De mon côté, je m'entraîne à ponctuer mes phrases de la manière la plus juste :
Oishii,
ne ? → C'est délicieux, hein ?
Oishii,
yo ! → Putaing, c'est trop bon !
Pendant
plusieurs mois, je me suis entourée — volontairement ou non —
d'expatriés. J'ai donc commencé à traîner avec Megumi, une de
mes collègues du café de langue. Mais voir Megumi c'est un peu
tricher, parce que plutôt que de suivre le parcours traditionnel qui
aurait fait d'elle une office lady accomplie,
elle a voyagé. Elle a vécu en Écosse et en Italie. Son anglais est
parfait. Elle
m'explique qu'elle se sent très différente de ses amies de lycée
qui, selon elle, ne discutent que de sujets futiles.

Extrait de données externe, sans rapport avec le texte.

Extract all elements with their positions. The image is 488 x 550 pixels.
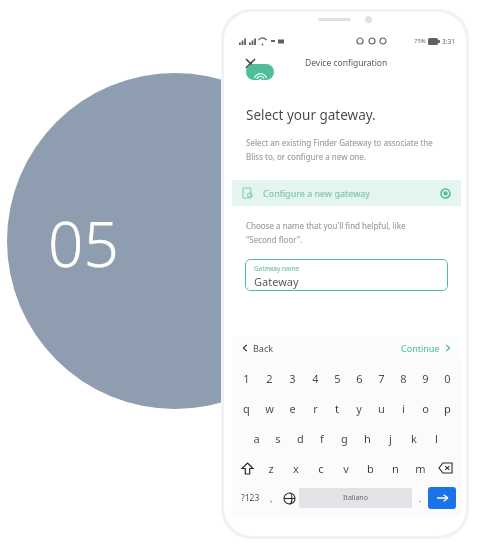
button[interactable]: d: [289, 423, 311, 453]
staticText: 3: [289, 371, 296, 386]
button[interactable]: 3: [281, 363, 304, 393]
button[interactable]: 9: [414, 363, 436, 393]
button[interactable]: m: [408, 453, 433, 483]
button[interactable]: Backspace: [433, 453, 458, 483]
staticText: Continue: [401, 342, 440, 354]
button[interactable]: q: [235, 393, 258, 423]
button[interactable]: Back: [242, 342, 274, 354]
button[interactable]: n: [383, 453, 408, 483]
button[interactable]: .: [412, 483, 428, 513]
staticText: l: [435, 431, 438, 446]
staticText: 1: [243, 371, 250, 386]
button[interactable]: v: [333, 453, 358, 483]
staticText: a: [253, 431, 260, 446]
button[interactable]: ,: [263, 483, 279, 513]
button[interactable]: p: [436, 393, 458, 423]
staticText: p: [444, 401, 451, 416]
button[interactable]: Change language: [279, 483, 299, 513]
staticText: .: [419, 492, 422, 504]
staticText: v: [343, 461, 349, 476]
button[interactable]: f: [311, 423, 333, 453]
staticText: d: [297, 431, 304, 446]
button[interactable]: Enter: [428, 487, 456, 509]
button[interactable]: y: [348, 393, 370, 423]
button[interactable]: o: [414, 393, 436, 423]
button[interactable]: 6: [348, 363, 370, 393]
staticText: Gateway: [254, 274, 299, 289]
staticText: 5: [334, 371, 341, 386]
staticText: 9: [422, 371, 429, 386]
staticText: m: [415, 461, 426, 476]
button[interactable]: 5: [326, 363, 348, 393]
staticText: 0: [444, 371, 451, 386]
staticText: o: [422, 401, 429, 416]
button[interactable]: Configure a new gateway: [232, 180, 461, 206]
staticText: 6: [356, 371, 363, 386]
button[interactable]: Continue: [401, 342, 451, 354]
button[interactable]: 8: [392, 363, 414, 393]
staticText: r: [313, 401, 318, 416]
button[interactable]: w: [258, 393, 281, 423]
button[interactable]: l: [425, 423, 448, 453]
button[interactable]: k: [402, 423, 425, 453]
button[interactable]: i: [392, 393, 414, 423]
staticText: y: [356, 401, 362, 416]
button[interactable]: t: [326, 393, 348, 423]
staticText: ,: [270, 492, 273, 504]
staticText: Italiano: [343, 493, 368, 503]
staticText: q: [243, 401, 250, 416]
button[interactable]: Italiano: [299, 488, 412, 508]
staticText: w: [265, 401, 274, 416]
staticText: b: [367, 461, 374, 476]
staticText: t: [335, 401, 339, 416]
staticText: Select your gateway.: [246, 106, 376, 124]
staticText: u: [378, 401, 385, 416]
button[interactable]: ?123: [237, 483, 263, 513]
staticText: 8: [400, 371, 407, 386]
staticText: Device configuration: [305, 57, 388, 69]
staticText: 05: [48, 201, 119, 285]
button[interactable]: c: [308, 453, 333, 483]
staticText: n: [392, 461, 399, 476]
button[interactable]: a: [245, 423, 267, 453]
button[interactable]: 7: [370, 363, 392, 393]
button[interactable]: h: [356, 423, 379, 453]
button[interactable]: Close: [240, 53, 260, 73]
button[interactable]: 0: [436, 363, 458, 393]
staticText: ?123: [241, 492, 260, 504]
button[interactable]: Shift: [235, 453, 259, 483]
staticText: 4: [312, 371, 319, 386]
staticText: h: [364, 431, 371, 446]
staticText: Configure a new gateway: [263, 187, 370, 199]
button[interactable]: 4: [304, 363, 326, 393]
staticText: Back: [253, 342, 274, 354]
button[interactable]: 1: [235, 363, 258, 393]
staticText: Select an existing Finder Gateway to ass…: [246, 137, 433, 162]
button[interactable]: e: [281, 393, 304, 423]
button[interactable]: x: [283, 453, 308, 483]
staticText: 75%: [414, 37, 426, 45]
staticText: e: [289, 401, 296, 416]
button[interactable]: s: [267, 423, 289, 453]
button[interactable]: u: [370, 393, 392, 423]
button[interactable]: b: [358, 453, 383, 483]
staticText: 2: [266, 371, 273, 386]
staticText: g: [341, 431, 348, 446]
button[interactable]: j: [379, 423, 402, 453]
button[interactable]: r: [304, 393, 326, 423]
staticText: s: [275, 431, 281, 446]
staticText: i: [402, 401, 405, 416]
button[interactable]: 2: [258, 363, 281, 393]
staticText: j: [389, 431, 392, 446]
staticText: Gateway name: [254, 264, 300, 273]
staticText: Choose a name that you'll find helpful, …: [246, 220, 406, 245]
staticText: 7: [378, 371, 385, 386]
button[interactable]: z: [259, 453, 283, 483]
button[interactable]: g: [333, 423, 356, 453]
staticText: c: [318, 461, 324, 476]
button[interactable]: Gateway name: [245, 259, 448, 291]
staticText: 3:31: [442, 37, 455, 46]
staticText: x: [293, 461, 299, 476]
staticText: f: [320, 431, 324, 446]
staticText: k: [411, 431, 417, 446]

Francesc, un ami barcelonais envoyé à Tokyo par son entreprise et inquiet à l'idée de ne pas pouvoir y trouver la femme de sa vie, évoquait, lui, une certaine immaturité de la gent féminine nippone. Ce n'est qu'en creusant avec les uns et les autres qu'est apparu le point suivant : ici, il est très mal vu de contredire son interlocuteur. Parler de la pluie, du beau temps et des vêtements que l'on envisage d'acheter permet de limiter les risques de dérapage.
Hiroki, 28 ans, me raconte qu'enfant, un de ses professeurs qui le
trouvait un peu trop impertinent l'a gentiment pris entre quatre yeux
pour lui expliquer qu'aller dans le sens de son interlocuteur est
une vertu. Natsumi, une de mes élèves, résume la situation en
utilisant cette image populaire au Japon : sur une ligne de
piquets, si l'un dépasse, il faudra taper dessus pour qu'il s'aligne
avec les autres (ou, selon le proverbe : le clou qui dépasse appelle le coup de marteau.).
Dans sa
quarantaine bien entamée, une
cliente du café de langue pour lequel je travaille expliquait un jour à ma table, qu'outre
l'intérêt de pratiquer son anglais, fréquenter ce type d'endroits
lui permet d'exprimer ses opinions plus librement
qu'elle ne pourrait le faire avec ses propres ami(e)s.
Chez
nous, échanger bruyamment sur des sujets polémiques
sera considéré comme la saine manifestation d'un bel esprit, voire
d'une franche amitié entre contradicteurs. Ayant vécu quelques mois à Strasbourg, Miki, une infirmière trentenaire, m'expliquait qu'au
milieu d'un groupe de Français, elle ne parvenait jamais à
s'exprimer. Le fait de tenter d'imposer son avis la met mal à
l'aise alors que nous autres Français, n'hésitons pas à disserter
en long, en large et en travers sur nos sentiments et points de vue —
pertinents ou non.
Miki voyait dans cette différence deux conceptions
antagonistes de la société. La première mettant en avant
l'individu, la seconde privilégiant l'harmonie au sein du groupe.
Cette dernière — s'oppose à et — prime sur l'opinion
individuelle. Préservation de
l'équilibre, retenue et souci permanent de ne pas heurter les
sentiments d'autrui, voilà la Sainte Trinité de la communication à
la japonaise. Même si entre amis proches, les échanges peuvent
être un peu moins policés et que les choses tendent doucement à
évoluer parmi les jeunes générations.
La
marge de manœuvre qui s'ouvre alors repose sur la dernière compétence à
maîtriser : kuukiwoyomu1,
la capacité à lire l'atmosphère ; autrement
dit, l'aptitude à comprendre les non-dits. Le sujet de la
communication est complexe et plusieurs décennies ne seraient pas de
trop pour en comprendre les tenants et les aboutissants. Dans
le doute donc, abstiens-toi et acquiesce.